Your instructions
Please restate every record below word for word and skip the pictures.

Material for this task
= = =

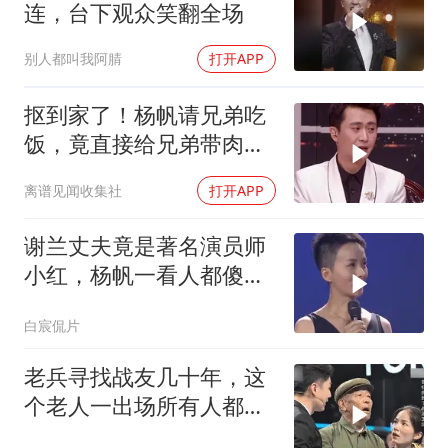
连，台下观众笑翻全场
别人都叫我阿腈
打开APP
抠到家了！杨帆请兄弟吃
饭，竟直接给兄弟带肉包
当主食
离谱见闻收集社
打开APP
谢兰丈夫竟是著名演员师
小红，杨帆一看人都傻
了：你俩是一家啊
白宸侃片
老兵寻找战友几十年，这
个老人一出场所有人都呆
住了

= = =

Answer space
连，台下观众笑翻全场
别人都叫我阿腈
打开APP
抠到家了！杨帆请兄弟吃
饭，竟直接给兄弟带肉包
当主食
离谱见闻收集社
打开APP
谢兰丈夫竟是著名演员师
小红，杨帆一看人都傻
了：你俩是一家啊
白宸侃片
老兵寻找战友几十年，这
个老人一出场所有人都呆
住了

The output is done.